Description of the task:
Across the entries below, determine how many lines include the word "公式アカウントのメンバーシップ". State only the resulting number.

Dataset content:
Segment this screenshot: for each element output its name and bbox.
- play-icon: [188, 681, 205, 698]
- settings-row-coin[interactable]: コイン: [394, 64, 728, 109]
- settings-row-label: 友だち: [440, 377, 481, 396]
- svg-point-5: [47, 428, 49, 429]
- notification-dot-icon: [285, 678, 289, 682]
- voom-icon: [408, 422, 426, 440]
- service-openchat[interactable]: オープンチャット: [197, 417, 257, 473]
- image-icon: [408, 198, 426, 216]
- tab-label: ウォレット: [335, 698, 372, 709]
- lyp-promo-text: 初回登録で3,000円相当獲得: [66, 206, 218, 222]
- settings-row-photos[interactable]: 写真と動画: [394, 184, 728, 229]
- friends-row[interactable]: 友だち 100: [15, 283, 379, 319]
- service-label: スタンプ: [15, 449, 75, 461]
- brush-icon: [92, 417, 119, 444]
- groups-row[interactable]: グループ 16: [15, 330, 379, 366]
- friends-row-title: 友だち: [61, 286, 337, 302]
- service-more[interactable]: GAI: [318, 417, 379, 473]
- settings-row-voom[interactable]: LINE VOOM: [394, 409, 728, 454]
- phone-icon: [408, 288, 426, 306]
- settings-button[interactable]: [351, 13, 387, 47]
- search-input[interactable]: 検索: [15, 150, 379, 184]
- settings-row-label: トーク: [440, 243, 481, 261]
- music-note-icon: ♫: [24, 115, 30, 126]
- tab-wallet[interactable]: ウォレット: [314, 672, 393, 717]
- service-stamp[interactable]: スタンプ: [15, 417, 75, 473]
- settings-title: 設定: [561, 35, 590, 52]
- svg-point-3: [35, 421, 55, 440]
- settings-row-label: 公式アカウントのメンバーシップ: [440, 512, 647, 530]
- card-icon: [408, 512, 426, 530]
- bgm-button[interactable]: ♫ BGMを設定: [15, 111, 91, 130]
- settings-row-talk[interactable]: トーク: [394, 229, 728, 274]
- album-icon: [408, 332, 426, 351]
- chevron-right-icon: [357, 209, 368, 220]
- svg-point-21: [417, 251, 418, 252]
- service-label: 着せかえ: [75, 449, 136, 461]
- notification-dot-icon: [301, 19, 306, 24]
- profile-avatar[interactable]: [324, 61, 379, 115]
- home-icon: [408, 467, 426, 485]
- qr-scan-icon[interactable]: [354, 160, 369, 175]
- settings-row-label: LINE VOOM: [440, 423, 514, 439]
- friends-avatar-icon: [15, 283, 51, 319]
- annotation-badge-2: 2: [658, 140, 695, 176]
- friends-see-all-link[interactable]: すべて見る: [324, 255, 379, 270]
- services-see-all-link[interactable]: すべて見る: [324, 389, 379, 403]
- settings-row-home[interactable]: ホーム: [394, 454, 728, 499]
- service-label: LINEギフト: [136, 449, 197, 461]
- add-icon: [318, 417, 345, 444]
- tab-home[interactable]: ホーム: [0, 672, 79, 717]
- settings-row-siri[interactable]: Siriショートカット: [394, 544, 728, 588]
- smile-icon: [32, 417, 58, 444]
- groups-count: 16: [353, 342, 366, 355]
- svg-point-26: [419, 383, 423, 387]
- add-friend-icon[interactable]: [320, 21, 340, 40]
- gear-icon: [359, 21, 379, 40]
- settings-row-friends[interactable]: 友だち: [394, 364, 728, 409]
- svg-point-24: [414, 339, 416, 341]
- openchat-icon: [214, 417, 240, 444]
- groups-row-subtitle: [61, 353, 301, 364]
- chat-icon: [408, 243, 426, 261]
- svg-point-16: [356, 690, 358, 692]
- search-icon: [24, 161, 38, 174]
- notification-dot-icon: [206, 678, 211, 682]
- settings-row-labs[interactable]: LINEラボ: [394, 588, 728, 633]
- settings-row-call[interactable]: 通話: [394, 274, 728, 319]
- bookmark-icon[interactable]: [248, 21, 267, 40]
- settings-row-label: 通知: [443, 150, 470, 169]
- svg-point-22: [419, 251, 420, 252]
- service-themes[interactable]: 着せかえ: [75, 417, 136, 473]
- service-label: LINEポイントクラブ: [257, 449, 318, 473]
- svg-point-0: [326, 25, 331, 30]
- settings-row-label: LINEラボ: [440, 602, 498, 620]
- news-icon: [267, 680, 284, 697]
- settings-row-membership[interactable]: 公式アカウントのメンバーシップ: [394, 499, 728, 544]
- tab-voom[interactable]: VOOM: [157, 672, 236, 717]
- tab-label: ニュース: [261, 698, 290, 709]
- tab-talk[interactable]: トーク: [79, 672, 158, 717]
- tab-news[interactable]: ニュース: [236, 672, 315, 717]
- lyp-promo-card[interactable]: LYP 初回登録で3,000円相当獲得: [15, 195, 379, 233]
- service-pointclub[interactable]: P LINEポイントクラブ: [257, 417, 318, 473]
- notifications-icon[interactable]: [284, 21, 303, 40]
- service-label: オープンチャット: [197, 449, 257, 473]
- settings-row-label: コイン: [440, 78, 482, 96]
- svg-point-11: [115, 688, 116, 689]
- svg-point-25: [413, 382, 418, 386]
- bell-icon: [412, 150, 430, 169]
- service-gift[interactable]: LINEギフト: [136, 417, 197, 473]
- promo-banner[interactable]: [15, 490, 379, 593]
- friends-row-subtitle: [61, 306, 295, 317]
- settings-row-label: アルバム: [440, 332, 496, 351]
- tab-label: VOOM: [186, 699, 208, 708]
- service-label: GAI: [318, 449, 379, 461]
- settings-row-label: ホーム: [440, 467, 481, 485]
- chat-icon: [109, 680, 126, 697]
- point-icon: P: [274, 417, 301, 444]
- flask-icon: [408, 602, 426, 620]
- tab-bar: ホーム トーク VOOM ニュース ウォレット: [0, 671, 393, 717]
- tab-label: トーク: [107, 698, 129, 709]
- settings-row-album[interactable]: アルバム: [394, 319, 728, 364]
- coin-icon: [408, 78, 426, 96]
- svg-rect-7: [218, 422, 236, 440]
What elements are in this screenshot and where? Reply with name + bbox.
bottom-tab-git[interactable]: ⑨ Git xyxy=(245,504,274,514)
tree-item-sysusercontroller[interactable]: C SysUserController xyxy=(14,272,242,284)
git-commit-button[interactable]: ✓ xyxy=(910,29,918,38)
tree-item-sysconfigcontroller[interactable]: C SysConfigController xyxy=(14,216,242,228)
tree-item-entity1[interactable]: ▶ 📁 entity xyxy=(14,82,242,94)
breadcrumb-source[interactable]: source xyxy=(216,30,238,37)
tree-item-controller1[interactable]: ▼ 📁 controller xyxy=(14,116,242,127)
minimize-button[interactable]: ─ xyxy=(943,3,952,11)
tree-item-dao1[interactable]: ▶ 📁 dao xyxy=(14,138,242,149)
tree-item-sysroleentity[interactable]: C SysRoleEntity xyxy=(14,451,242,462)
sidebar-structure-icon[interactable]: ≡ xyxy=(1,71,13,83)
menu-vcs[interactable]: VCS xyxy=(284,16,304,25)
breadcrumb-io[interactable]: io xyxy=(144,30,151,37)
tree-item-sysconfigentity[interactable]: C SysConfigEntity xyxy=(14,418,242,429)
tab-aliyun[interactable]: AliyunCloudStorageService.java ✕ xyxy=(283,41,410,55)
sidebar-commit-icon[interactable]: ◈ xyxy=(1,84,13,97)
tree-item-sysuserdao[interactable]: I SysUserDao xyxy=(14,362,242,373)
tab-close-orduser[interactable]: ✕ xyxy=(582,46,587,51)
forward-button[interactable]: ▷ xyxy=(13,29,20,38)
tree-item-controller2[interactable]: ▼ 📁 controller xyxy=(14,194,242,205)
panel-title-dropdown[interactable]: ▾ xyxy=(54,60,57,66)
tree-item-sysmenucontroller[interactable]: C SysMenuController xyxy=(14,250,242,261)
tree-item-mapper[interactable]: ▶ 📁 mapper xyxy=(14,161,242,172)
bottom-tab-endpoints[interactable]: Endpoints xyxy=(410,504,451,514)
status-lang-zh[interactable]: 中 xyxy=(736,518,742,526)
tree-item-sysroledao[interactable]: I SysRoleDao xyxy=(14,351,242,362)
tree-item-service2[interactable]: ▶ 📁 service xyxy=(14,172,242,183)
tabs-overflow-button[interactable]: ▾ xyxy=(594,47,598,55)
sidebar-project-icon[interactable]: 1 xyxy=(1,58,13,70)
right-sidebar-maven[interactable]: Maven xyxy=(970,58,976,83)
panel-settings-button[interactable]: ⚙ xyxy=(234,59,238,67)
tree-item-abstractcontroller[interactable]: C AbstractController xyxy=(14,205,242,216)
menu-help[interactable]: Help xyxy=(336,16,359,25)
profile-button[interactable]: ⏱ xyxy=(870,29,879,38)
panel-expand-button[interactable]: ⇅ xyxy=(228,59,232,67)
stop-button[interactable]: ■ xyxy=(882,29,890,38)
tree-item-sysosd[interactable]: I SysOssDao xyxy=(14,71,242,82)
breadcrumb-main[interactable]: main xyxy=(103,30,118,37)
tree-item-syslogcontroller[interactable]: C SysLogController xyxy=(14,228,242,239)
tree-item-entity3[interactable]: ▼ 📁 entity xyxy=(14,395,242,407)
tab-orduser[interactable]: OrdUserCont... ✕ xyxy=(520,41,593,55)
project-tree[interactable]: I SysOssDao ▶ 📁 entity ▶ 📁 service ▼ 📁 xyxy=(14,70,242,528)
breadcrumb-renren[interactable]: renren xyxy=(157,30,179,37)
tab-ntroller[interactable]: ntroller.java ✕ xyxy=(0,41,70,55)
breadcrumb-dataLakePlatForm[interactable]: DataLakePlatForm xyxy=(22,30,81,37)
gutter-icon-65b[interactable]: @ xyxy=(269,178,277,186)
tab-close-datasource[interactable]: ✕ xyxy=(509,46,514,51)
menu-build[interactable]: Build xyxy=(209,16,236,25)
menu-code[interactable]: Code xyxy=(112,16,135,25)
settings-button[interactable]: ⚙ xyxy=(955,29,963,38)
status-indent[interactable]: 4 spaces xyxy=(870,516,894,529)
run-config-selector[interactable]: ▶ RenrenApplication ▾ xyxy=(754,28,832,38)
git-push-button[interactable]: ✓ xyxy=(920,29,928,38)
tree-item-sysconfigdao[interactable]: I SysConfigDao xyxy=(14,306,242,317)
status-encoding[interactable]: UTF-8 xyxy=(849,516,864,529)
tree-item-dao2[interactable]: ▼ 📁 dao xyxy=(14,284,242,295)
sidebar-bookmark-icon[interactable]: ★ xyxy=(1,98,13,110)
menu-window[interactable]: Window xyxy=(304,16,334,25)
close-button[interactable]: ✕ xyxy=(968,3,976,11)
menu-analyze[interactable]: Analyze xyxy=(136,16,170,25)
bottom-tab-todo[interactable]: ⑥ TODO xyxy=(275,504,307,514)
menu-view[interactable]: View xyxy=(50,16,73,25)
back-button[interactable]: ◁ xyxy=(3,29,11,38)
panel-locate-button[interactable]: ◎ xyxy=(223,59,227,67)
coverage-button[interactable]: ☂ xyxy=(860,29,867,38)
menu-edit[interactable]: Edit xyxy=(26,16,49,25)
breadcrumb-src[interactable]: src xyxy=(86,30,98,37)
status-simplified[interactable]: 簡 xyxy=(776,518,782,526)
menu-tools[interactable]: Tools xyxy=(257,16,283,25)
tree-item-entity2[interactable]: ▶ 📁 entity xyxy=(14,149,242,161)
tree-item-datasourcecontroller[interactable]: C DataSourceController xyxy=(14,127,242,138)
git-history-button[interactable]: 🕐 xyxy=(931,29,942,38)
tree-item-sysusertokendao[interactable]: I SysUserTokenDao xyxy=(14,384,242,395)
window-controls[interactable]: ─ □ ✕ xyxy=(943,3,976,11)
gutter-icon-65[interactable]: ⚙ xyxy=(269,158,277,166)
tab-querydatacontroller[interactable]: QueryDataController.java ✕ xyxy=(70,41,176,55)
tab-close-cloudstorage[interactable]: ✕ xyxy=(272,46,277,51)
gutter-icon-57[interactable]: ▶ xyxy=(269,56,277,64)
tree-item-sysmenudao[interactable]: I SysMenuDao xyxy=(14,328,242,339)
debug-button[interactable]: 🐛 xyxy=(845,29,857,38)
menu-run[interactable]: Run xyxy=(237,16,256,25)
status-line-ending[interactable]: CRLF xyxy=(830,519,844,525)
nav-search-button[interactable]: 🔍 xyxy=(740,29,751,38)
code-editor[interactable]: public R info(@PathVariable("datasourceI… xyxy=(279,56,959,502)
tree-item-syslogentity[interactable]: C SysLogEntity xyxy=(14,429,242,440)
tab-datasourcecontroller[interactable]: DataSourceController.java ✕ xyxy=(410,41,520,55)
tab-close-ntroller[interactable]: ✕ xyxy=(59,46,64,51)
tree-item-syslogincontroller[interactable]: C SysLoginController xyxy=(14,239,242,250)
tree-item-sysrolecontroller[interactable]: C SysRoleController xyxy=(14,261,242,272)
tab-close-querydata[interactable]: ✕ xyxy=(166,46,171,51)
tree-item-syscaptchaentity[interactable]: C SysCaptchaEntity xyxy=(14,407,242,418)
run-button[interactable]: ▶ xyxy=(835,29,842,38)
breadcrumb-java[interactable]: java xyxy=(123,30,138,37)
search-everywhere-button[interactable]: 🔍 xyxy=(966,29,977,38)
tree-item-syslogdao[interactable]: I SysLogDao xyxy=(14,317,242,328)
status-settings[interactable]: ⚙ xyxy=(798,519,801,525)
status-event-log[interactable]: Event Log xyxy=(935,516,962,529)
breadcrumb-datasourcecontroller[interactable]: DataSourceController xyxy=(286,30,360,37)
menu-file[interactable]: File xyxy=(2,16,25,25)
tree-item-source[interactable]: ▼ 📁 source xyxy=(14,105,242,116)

Reply:
2